__DIRECTIONS FOR THIS TASK__
Copy every line of the records below where the word "Федерации" occurs.

Saved entries
+ + + +

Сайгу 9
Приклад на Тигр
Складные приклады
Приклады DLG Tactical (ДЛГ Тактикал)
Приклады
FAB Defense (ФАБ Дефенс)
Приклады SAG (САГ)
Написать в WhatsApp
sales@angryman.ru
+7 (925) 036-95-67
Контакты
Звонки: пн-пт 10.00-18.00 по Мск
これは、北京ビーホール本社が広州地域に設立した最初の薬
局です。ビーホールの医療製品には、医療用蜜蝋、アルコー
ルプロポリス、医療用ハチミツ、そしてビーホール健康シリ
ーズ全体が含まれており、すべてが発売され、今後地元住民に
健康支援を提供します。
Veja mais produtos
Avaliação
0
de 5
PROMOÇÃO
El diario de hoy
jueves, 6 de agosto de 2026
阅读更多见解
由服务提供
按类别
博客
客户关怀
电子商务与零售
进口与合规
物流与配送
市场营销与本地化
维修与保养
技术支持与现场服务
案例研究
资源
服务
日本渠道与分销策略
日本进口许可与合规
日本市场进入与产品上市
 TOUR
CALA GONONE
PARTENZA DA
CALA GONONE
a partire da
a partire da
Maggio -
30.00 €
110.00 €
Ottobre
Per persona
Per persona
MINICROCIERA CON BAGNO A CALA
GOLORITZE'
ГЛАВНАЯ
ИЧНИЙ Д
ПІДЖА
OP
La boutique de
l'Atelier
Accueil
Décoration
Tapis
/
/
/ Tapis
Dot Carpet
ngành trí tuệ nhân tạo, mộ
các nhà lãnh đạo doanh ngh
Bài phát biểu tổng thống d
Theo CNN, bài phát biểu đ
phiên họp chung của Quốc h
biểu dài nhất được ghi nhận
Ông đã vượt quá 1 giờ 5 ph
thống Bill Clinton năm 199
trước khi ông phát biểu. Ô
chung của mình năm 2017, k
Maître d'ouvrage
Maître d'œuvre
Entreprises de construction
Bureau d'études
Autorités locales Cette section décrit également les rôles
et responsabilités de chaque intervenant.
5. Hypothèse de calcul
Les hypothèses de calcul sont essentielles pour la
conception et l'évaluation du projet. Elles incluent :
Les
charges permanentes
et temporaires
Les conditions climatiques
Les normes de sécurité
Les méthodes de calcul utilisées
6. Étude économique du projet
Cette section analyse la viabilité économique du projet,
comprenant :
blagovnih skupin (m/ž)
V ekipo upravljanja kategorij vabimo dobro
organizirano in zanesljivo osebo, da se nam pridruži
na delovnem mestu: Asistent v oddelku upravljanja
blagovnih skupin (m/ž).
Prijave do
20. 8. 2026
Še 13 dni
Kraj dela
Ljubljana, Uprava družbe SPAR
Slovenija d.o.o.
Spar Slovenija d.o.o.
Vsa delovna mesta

+ + + +

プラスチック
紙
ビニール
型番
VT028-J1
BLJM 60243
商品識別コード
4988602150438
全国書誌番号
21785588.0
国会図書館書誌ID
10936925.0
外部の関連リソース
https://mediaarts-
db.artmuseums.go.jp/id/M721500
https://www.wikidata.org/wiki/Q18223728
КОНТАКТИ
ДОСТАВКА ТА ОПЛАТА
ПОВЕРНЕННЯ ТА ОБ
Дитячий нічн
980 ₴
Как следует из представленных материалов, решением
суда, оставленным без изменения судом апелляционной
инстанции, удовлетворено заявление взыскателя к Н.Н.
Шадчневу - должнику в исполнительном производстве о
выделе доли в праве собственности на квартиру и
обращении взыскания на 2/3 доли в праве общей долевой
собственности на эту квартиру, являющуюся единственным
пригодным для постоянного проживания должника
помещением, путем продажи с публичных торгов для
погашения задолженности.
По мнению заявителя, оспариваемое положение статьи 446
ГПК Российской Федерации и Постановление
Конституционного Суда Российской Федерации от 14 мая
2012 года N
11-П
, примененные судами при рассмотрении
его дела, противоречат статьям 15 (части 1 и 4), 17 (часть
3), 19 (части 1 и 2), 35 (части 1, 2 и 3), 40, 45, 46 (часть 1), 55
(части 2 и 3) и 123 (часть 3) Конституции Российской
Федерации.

+ + + +

__RESULT__
ГПК Российской Федерации и Постановление
Конституционного Суда Российской Федерации от 14 мая
Федерации.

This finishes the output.